GIVEN DATA ->
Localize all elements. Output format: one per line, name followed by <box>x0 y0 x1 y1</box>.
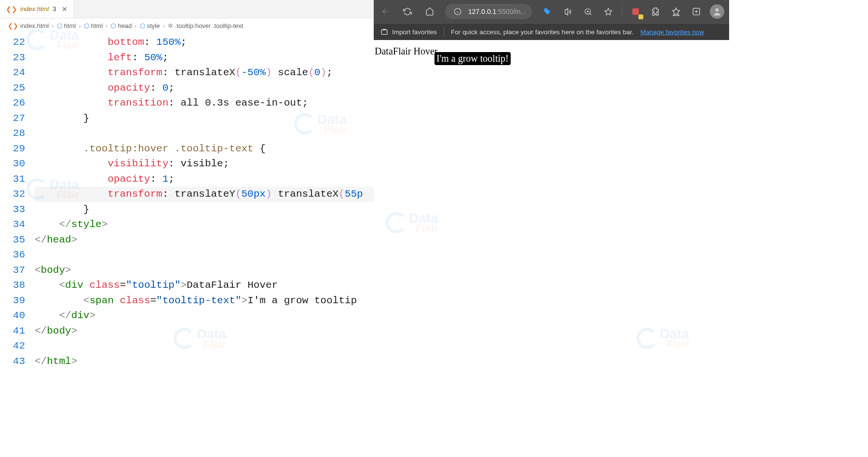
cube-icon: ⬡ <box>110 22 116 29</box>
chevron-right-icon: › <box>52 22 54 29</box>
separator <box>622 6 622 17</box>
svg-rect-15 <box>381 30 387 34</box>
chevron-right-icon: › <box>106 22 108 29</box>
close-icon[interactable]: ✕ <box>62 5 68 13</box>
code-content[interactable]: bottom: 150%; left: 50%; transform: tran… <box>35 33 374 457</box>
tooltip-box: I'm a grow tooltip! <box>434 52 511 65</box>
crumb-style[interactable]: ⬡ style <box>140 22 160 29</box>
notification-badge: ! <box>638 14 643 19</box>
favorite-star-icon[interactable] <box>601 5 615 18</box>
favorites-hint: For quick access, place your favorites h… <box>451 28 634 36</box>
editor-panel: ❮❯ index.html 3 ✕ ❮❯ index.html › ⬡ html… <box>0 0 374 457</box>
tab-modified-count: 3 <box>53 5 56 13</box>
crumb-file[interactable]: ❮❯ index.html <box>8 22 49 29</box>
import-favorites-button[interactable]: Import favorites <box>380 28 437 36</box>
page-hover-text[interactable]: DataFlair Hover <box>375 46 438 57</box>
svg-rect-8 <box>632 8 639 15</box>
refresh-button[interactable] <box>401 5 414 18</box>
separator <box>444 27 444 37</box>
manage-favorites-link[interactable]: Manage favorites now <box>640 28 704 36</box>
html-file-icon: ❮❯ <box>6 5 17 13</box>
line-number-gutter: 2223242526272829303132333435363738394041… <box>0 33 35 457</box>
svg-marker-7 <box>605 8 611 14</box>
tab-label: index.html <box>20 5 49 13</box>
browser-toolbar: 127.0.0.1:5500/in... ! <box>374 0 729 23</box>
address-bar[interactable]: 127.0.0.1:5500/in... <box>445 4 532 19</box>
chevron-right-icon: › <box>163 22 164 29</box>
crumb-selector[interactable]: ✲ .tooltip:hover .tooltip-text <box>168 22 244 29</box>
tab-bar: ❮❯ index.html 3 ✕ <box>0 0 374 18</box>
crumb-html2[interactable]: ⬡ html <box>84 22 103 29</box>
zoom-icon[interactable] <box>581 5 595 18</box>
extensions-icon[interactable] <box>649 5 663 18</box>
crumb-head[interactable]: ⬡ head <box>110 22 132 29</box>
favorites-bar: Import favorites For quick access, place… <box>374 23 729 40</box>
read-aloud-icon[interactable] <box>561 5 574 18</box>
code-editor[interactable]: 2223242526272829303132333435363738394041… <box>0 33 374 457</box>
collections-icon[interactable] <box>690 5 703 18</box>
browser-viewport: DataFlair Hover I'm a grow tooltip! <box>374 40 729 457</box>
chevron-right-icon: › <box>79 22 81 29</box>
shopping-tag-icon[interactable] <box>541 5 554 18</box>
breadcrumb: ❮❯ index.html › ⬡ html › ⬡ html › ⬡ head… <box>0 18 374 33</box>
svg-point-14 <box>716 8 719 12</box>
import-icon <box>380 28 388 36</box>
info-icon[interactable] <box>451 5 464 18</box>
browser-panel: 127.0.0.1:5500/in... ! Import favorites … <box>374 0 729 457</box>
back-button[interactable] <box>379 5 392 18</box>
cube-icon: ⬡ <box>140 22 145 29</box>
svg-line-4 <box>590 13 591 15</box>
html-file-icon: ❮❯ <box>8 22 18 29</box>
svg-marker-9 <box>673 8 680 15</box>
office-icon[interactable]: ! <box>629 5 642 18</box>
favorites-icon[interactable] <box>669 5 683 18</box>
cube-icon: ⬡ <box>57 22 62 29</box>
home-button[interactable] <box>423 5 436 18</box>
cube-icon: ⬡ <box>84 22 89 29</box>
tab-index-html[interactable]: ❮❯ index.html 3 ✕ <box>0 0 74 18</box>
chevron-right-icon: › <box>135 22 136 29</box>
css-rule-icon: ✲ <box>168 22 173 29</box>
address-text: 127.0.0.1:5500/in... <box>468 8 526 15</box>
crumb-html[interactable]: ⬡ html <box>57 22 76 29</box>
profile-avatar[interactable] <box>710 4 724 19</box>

THE PROBLEM -> Your response should be the lines of the entries above that include the string "index".

SOLUTION TO THE PROBLEM ->
editor-panel: ❮❯ index.html 3 ✕ ❮❯ index.html › ⬡ html… <box>0 0 374 457</box>
crumb-file[interactable]: ❮❯ index.html <box>8 22 49 29</box>
tab-label: index.html <box>20 5 49 13</box>
tab-bar: ❮❯ index.html 3 ✕ <box>0 0 374 18</box>
breadcrumb: ❮❯ index.html › ⬡ html › ⬡ html › ⬡ head… <box>0 18 374 33</box>
tab-index-html[interactable]: ❮❯ index.html 3 ✕ <box>0 0 74 18</box>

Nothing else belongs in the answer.